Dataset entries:
======
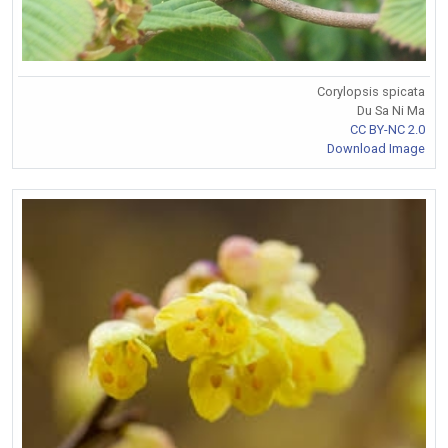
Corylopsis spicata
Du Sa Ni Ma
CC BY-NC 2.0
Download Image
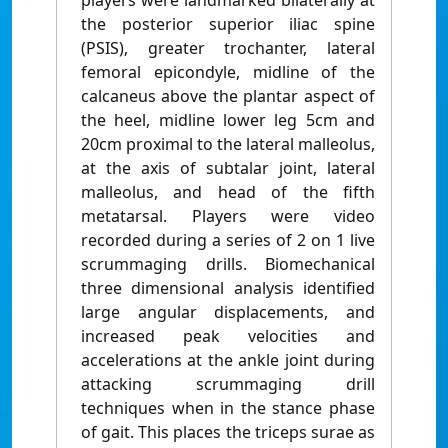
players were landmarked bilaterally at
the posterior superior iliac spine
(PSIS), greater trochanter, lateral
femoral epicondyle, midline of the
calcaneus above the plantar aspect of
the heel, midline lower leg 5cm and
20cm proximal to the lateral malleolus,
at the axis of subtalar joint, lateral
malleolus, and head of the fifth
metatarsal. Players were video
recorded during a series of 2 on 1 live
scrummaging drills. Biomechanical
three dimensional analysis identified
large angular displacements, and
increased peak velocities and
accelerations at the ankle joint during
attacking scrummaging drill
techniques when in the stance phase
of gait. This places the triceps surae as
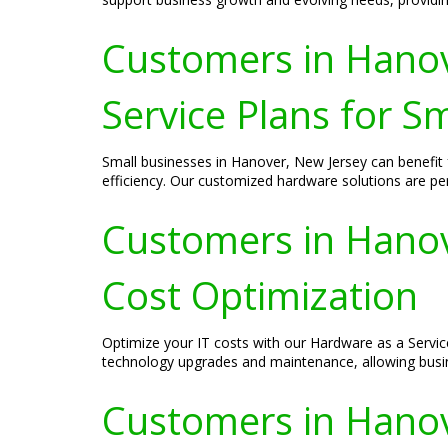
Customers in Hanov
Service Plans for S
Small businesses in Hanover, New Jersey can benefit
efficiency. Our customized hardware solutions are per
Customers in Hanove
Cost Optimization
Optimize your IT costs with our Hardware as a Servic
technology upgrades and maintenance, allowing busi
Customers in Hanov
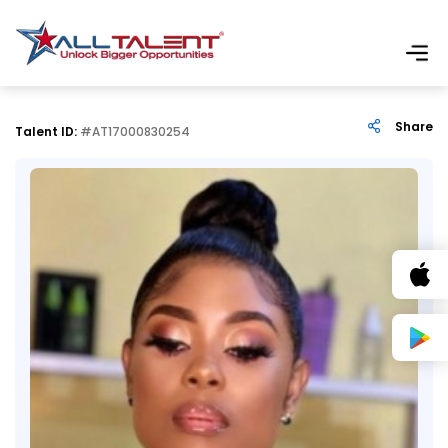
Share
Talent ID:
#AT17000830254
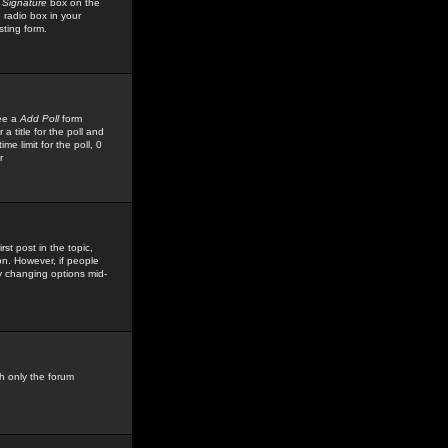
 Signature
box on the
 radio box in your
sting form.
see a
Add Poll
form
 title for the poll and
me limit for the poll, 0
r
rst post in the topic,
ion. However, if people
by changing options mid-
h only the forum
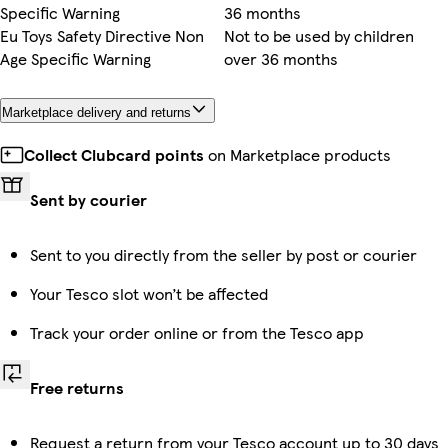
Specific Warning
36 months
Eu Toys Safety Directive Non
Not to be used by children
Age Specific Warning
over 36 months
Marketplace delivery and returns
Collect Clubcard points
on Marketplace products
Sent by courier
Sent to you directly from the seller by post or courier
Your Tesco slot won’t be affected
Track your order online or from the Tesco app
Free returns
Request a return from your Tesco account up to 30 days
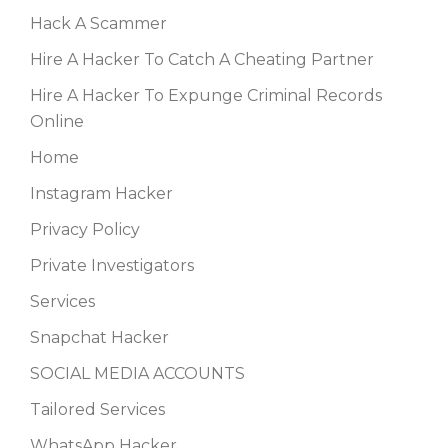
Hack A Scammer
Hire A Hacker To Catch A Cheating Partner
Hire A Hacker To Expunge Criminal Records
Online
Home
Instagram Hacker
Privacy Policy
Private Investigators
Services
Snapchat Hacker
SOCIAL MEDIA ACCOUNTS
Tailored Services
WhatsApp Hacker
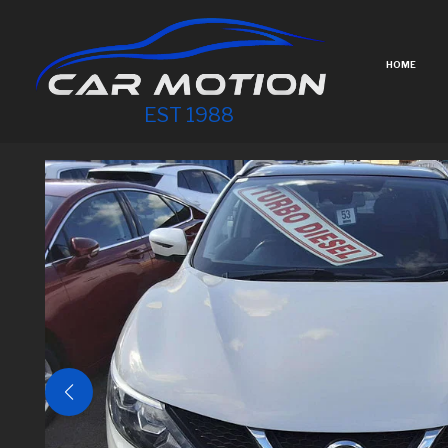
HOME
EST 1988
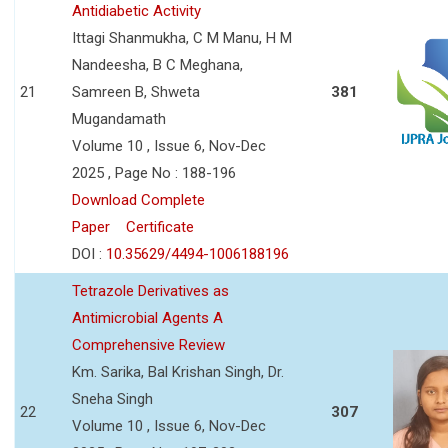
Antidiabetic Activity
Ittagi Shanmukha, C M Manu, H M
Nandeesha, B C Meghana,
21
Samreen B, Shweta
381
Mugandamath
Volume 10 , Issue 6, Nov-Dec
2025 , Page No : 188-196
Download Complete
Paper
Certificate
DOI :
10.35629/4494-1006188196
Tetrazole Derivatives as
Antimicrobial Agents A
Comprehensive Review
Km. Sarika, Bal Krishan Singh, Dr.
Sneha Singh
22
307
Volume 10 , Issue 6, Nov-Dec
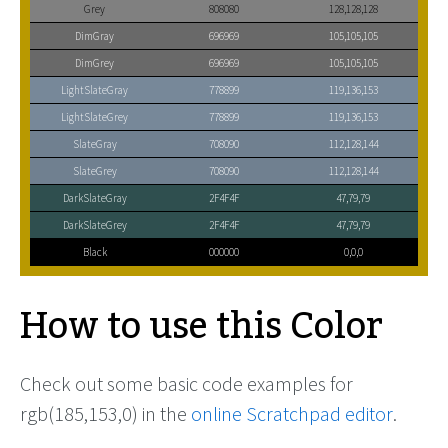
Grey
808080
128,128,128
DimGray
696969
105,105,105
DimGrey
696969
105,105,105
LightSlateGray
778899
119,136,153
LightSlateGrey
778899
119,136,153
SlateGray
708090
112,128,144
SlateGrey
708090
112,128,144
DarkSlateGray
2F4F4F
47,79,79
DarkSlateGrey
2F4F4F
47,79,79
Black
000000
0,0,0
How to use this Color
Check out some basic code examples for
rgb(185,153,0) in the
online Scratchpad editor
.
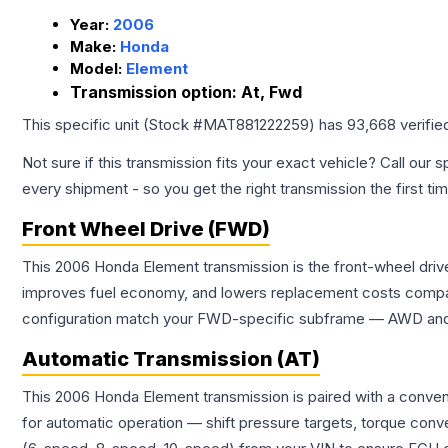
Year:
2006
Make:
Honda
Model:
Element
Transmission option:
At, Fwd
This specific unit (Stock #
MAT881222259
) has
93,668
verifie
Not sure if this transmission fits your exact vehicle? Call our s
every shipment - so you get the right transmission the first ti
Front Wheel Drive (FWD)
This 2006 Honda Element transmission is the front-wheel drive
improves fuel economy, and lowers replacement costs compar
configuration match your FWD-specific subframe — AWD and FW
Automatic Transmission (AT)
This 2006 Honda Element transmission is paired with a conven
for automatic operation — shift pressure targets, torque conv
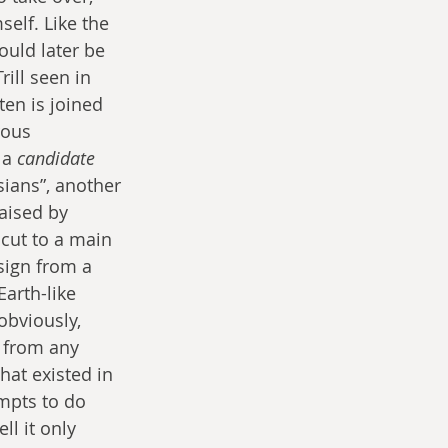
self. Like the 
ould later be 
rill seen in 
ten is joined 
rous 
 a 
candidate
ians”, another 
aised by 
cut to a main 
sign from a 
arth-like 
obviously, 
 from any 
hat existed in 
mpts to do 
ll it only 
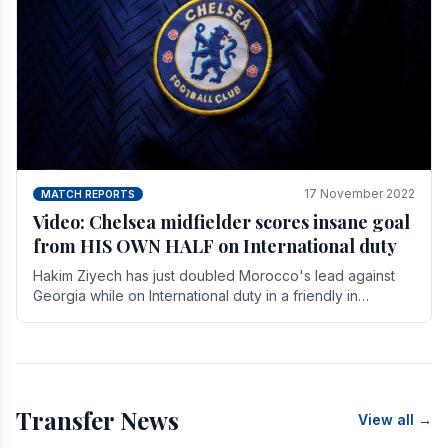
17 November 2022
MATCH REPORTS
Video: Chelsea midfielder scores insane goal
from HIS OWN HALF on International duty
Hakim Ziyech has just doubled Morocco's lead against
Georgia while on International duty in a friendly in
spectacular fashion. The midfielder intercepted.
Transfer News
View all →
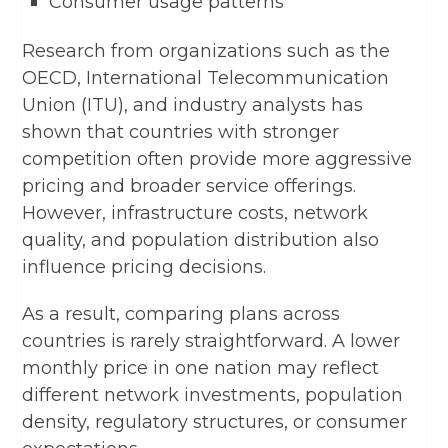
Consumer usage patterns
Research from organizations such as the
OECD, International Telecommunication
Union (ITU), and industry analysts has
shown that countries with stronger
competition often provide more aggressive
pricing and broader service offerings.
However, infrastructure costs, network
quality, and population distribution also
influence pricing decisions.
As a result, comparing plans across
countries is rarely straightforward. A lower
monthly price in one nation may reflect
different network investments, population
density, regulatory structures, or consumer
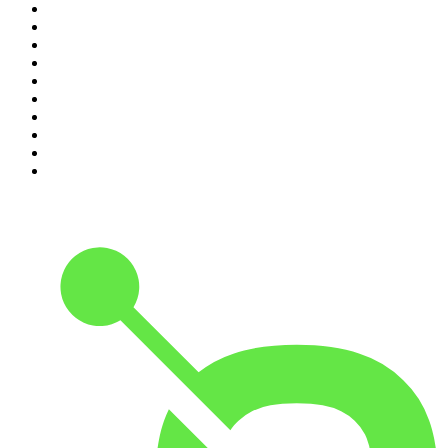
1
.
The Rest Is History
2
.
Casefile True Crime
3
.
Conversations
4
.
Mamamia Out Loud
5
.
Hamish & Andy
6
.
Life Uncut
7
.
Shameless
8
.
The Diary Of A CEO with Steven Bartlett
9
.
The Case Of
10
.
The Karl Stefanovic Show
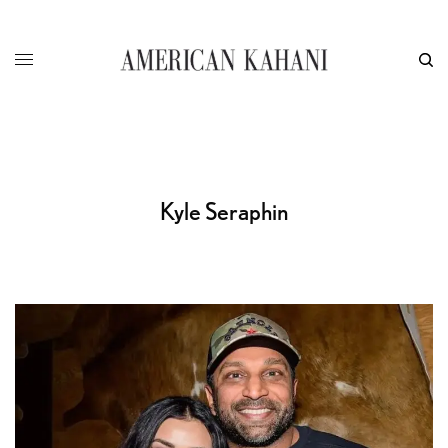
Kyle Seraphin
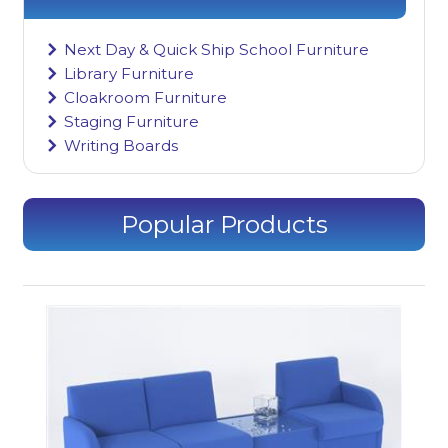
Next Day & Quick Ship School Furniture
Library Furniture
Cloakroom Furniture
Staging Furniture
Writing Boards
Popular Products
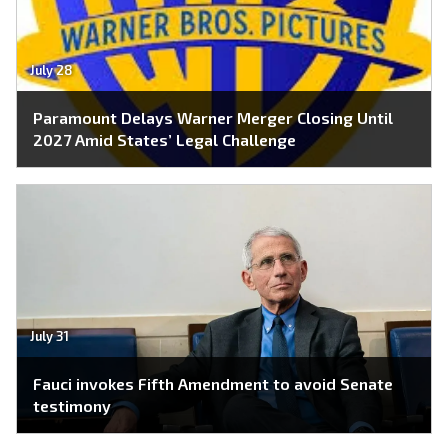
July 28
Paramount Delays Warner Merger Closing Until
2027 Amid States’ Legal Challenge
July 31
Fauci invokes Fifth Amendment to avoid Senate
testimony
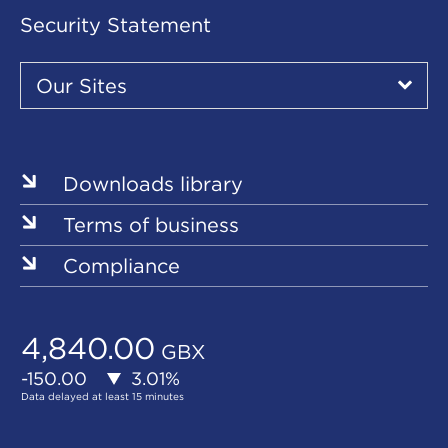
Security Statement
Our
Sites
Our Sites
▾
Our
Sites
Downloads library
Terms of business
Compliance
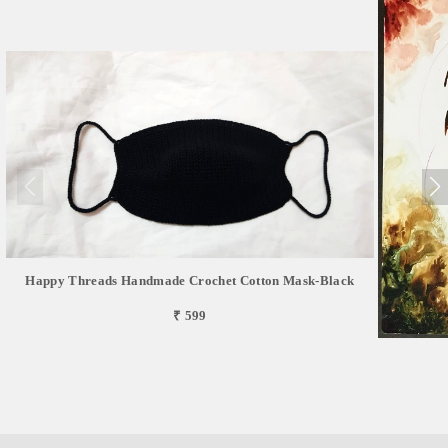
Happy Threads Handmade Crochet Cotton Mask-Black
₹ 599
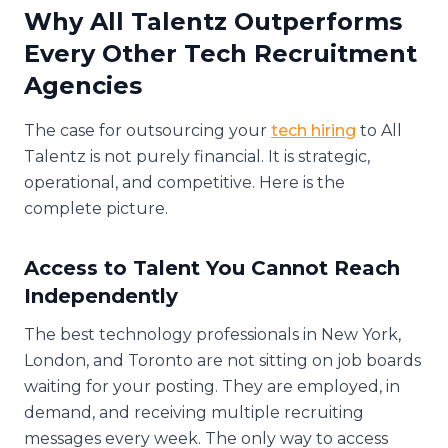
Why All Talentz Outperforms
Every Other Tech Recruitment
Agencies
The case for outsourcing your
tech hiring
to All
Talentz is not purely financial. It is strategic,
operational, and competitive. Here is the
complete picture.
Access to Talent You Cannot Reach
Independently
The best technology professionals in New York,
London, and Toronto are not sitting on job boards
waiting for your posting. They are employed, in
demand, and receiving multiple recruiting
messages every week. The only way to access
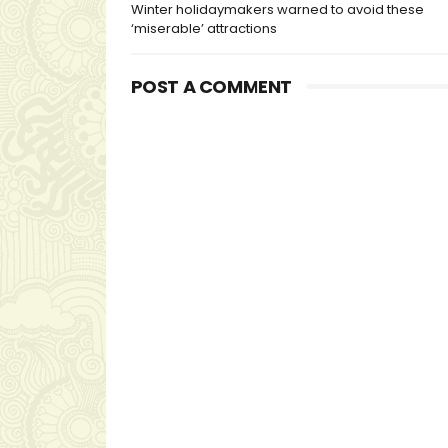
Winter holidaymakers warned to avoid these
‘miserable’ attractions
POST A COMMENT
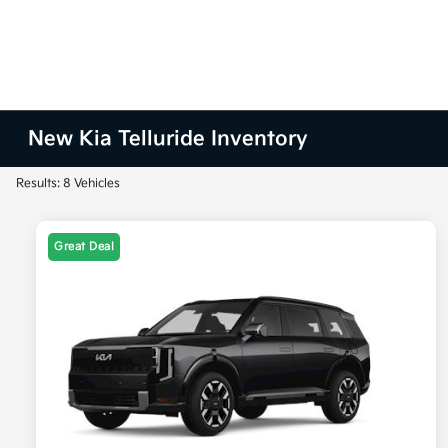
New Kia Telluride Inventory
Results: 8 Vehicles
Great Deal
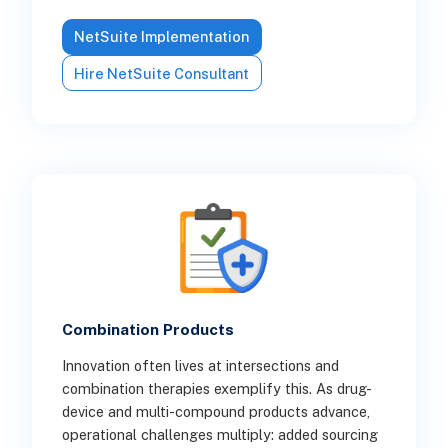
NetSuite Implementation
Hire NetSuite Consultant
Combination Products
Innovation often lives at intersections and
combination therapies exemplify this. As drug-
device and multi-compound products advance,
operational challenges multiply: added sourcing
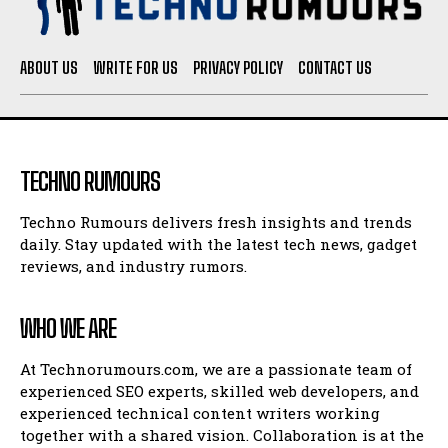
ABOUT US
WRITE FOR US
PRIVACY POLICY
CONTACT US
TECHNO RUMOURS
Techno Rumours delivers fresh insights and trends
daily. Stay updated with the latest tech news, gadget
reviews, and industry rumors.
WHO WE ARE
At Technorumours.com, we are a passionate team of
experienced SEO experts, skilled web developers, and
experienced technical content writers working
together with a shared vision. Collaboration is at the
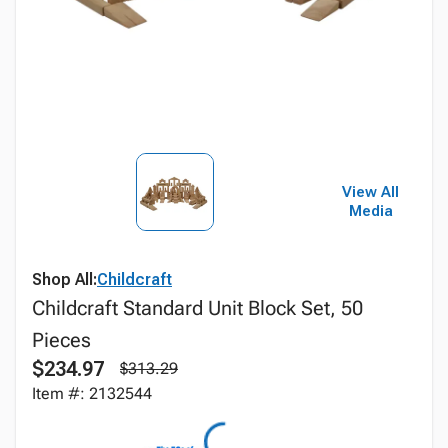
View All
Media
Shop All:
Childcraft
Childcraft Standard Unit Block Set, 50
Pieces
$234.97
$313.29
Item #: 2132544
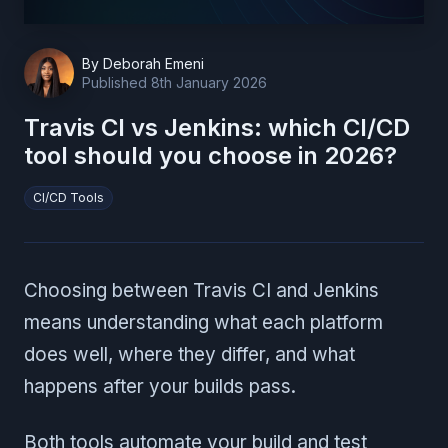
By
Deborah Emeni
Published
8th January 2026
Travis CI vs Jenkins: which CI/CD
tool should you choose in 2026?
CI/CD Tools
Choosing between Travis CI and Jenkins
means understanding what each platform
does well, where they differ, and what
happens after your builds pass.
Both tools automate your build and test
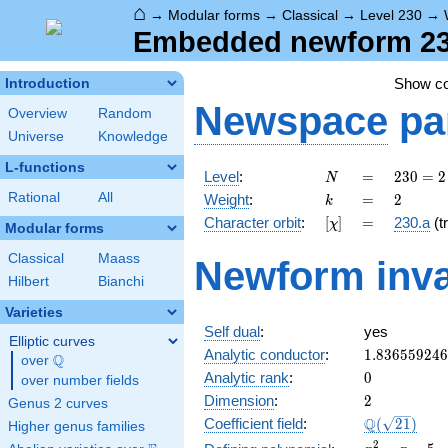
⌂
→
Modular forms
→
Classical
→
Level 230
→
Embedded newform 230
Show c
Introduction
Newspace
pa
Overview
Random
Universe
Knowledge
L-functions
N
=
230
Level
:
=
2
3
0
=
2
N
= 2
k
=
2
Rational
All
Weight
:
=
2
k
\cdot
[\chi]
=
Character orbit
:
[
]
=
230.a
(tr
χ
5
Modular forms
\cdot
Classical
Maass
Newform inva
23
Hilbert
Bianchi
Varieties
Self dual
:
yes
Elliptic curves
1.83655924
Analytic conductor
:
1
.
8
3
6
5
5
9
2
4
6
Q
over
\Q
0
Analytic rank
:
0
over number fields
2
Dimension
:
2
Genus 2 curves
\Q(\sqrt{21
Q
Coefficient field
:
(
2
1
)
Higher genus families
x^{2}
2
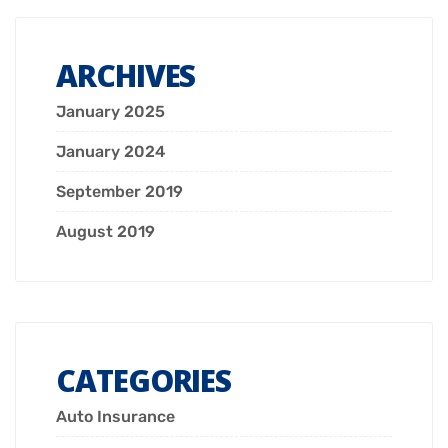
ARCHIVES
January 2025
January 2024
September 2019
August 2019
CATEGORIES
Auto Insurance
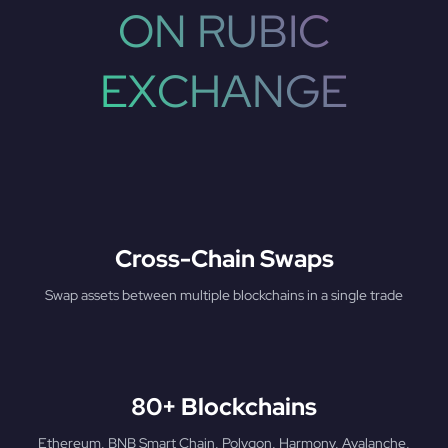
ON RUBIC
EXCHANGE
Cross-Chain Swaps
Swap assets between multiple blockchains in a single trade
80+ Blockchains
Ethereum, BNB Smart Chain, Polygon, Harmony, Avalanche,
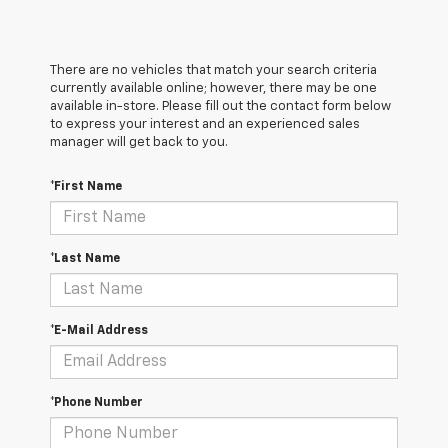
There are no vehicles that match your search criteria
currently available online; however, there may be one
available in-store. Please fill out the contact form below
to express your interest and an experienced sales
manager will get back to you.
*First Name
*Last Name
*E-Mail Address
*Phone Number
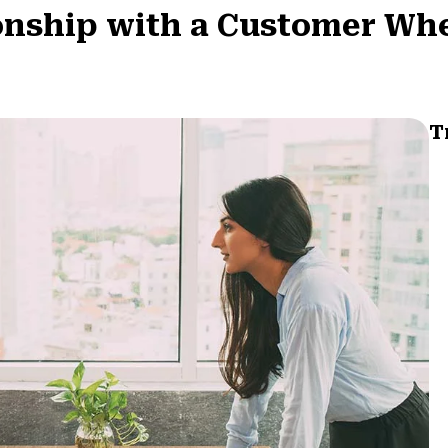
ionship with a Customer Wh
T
======
## Assigned task
Look through the entries above. Copy out every line holding the word "Element".

## Expected answer
Element
This 2006 Honda Element transmission is the front-wheel drive
This 2006 Honda Element transmission is paired with a conven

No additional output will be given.